Ceant’s inability to stop the Haitian state from demolishing the houses and buildings of owners whom he represented as a notary in 2014, has heavily reduced his popularity. As a candidate in the 2016 presidential elections, Ceant obtained only 0.75 percent of the votes. He promised to tackle state corruption and to create 100,000 state-funded jobs in the domains of environment, border security, and education. Regrowing the state workforce is an essential task and a popular idea, but it is doubtful that Ceant will be able to implement this policy. With little popular following and the IMF watching his every step, Haiti’s new prime minister has very little margin for action.

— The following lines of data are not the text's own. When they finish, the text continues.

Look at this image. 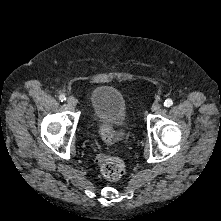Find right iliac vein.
<instances>
[{"label":"right iliac vein","mask_w":221,"mask_h":221,"mask_svg":"<svg viewBox=\"0 0 221 221\" xmlns=\"http://www.w3.org/2000/svg\"><path fill=\"white\" fill-rule=\"evenodd\" d=\"M67 103L69 106L74 107L77 104V100L74 97L70 96L67 98Z\"/></svg>","instance_id":"right-iliac-vein-1"}]
</instances>
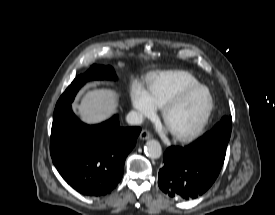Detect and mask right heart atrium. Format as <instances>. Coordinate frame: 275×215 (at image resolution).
Segmentation results:
<instances>
[{
	"instance_id": "1",
	"label": "right heart atrium",
	"mask_w": 275,
	"mask_h": 215,
	"mask_svg": "<svg viewBox=\"0 0 275 215\" xmlns=\"http://www.w3.org/2000/svg\"><path fill=\"white\" fill-rule=\"evenodd\" d=\"M131 100L140 119L150 118L155 115L156 105L151 100L148 91L138 83L132 86Z\"/></svg>"
}]
</instances>
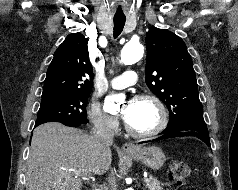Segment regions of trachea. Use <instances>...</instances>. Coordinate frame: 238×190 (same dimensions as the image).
I'll return each mask as SVG.
<instances>
[{"label": "trachea", "mask_w": 238, "mask_h": 190, "mask_svg": "<svg viewBox=\"0 0 238 190\" xmlns=\"http://www.w3.org/2000/svg\"><path fill=\"white\" fill-rule=\"evenodd\" d=\"M125 18H114V37H118L125 25Z\"/></svg>", "instance_id": "obj_1"}]
</instances>
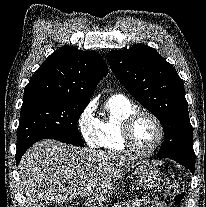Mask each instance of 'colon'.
Here are the masks:
<instances>
[{
  "mask_svg": "<svg viewBox=\"0 0 206 207\" xmlns=\"http://www.w3.org/2000/svg\"><path fill=\"white\" fill-rule=\"evenodd\" d=\"M160 194L171 204L179 205L184 199V189L178 175L170 173L165 176L159 186ZM62 207H75L72 204H64Z\"/></svg>",
  "mask_w": 206,
  "mask_h": 207,
  "instance_id": "obj_1",
  "label": "colon"
}]
</instances>
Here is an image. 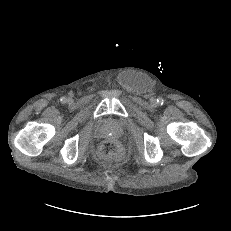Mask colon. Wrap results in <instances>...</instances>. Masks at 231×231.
<instances>
[{"mask_svg": "<svg viewBox=\"0 0 231 231\" xmlns=\"http://www.w3.org/2000/svg\"><path fill=\"white\" fill-rule=\"evenodd\" d=\"M99 153L102 158L112 160L118 156L119 150L114 141L106 140L100 145Z\"/></svg>", "mask_w": 231, "mask_h": 231, "instance_id": "colon-1", "label": "colon"}]
</instances>
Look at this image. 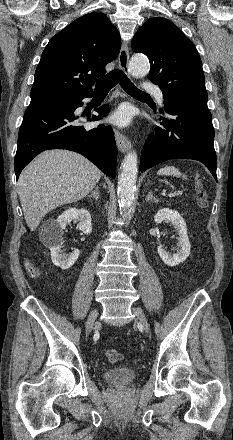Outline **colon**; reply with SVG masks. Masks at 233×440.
Instances as JSON below:
<instances>
[{"label":"colon","mask_w":233,"mask_h":440,"mask_svg":"<svg viewBox=\"0 0 233 440\" xmlns=\"http://www.w3.org/2000/svg\"><path fill=\"white\" fill-rule=\"evenodd\" d=\"M195 187H196L197 205L200 209L205 210L208 208L209 205L208 194L200 177H197L195 179ZM26 268L28 273L32 277L38 276L39 274L38 268L32 262L27 261ZM105 355L110 362H120L123 360V355L115 349H107L105 351Z\"/></svg>","instance_id":"colon-1"}]
</instances>
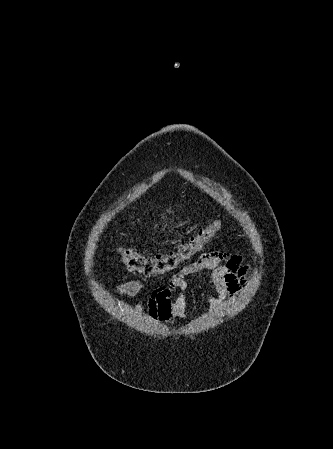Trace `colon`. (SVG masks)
<instances>
[{
	"label": "colon",
	"instance_id": "colon-1",
	"mask_svg": "<svg viewBox=\"0 0 333 449\" xmlns=\"http://www.w3.org/2000/svg\"><path fill=\"white\" fill-rule=\"evenodd\" d=\"M221 222L215 221L208 227L199 230L185 244L175 251L156 255L144 256L138 252L123 248L119 251L121 261L129 271L138 272L146 276L164 274L178 267L184 261L192 258L216 233L221 229Z\"/></svg>",
	"mask_w": 333,
	"mask_h": 449
}]
</instances>
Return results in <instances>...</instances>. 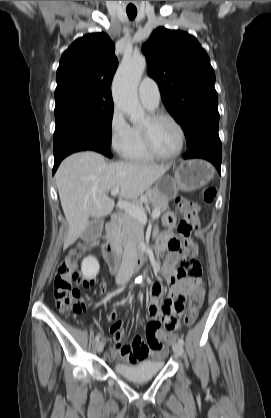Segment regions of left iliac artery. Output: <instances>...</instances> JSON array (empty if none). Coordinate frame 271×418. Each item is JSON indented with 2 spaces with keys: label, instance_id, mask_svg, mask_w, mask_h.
<instances>
[{
  "label": "left iliac artery",
  "instance_id": "obj_1",
  "mask_svg": "<svg viewBox=\"0 0 271 418\" xmlns=\"http://www.w3.org/2000/svg\"><path fill=\"white\" fill-rule=\"evenodd\" d=\"M178 342H179L181 345H183V344H184V340H183L182 338H179V339H178Z\"/></svg>",
  "mask_w": 271,
  "mask_h": 418
}]
</instances>
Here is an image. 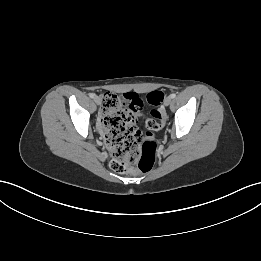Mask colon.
<instances>
[{"mask_svg":"<svg viewBox=\"0 0 261 261\" xmlns=\"http://www.w3.org/2000/svg\"><path fill=\"white\" fill-rule=\"evenodd\" d=\"M102 132L110 151V166L117 173H125L132 168L141 172L151 170L154 165L157 143L154 131H161L168 124L166 110L158 107L141 116L146 123L145 138L136 128L129 111L138 115L144 103L158 106L164 94L161 91L149 92L144 98L137 94L126 97L127 109H123L122 100L114 93L102 94Z\"/></svg>","mask_w":261,"mask_h":261,"instance_id":"colon-1","label":"colon"}]
</instances>
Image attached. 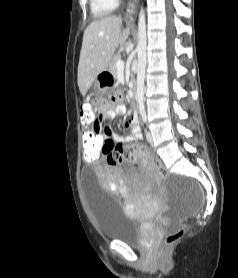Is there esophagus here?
<instances>
[{"instance_id":"1","label":"esophagus","mask_w":238,"mask_h":278,"mask_svg":"<svg viewBox=\"0 0 238 278\" xmlns=\"http://www.w3.org/2000/svg\"><path fill=\"white\" fill-rule=\"evenodd\" d=\"M138 1L139 0H129L128 7H127V17L130 20H133L134 18Z\"/></svg>"}]
</instances>
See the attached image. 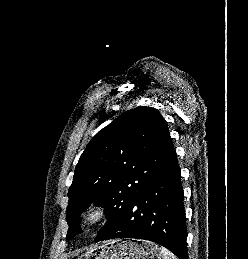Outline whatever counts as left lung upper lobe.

Lastly, Ceant’s recent dealings with the Senate are extremely troublesome. The Senate validated his cabinet even though senators knew that a few of the new ministers failed to pay their taxes in Haiti. Moreover, many members of the Senate who line up with the presidential Tet Kale party are believed to be involved in the misuse of public funds. For instance, former Haiti senator Ricard Pierre accuses current Senate President Joseph Lambert of using state funds to pay for his house rental. However, Lambert owns the house he lives in, according to Pierre, and therefore does not need funds to pay his rent. These may seem like insignificant matters, but the compounding scandals, massive disappearance of public funds, and failed reconstruction of the country after the 2010 earthquake only fuel popular resent.
Along with many Haitian journalists, I hope that Prime Minister Ceant will be able to shed light on major corruption cases. Haiti needs and deserves a functioning state. I hope Ceant will have the possibility to hire Haitians so they can rebuild their country and live on their own terms. Such a long-term investment is not in line with IMF recommendations though, and I again doubt that Ceant will have the means of achieving his own presidential promises. Since the reconstruction of Haiti led by international financial institutions, foreign states, and NGOs spectacularly failed, the state is the only institution that can truly implement a decentralized, citizen-centered economic program.
Haiti can only rebound if the nation itself chooses the political and economic orientations of the country. The #PetroCaribeChallenge shows that Haitians are not ready to surrender. If Ceant succeeds in clearing the air on major corruption scandals, he will certainly gain more support. This popular support could help him to put Haiti back on the path to sovereignty.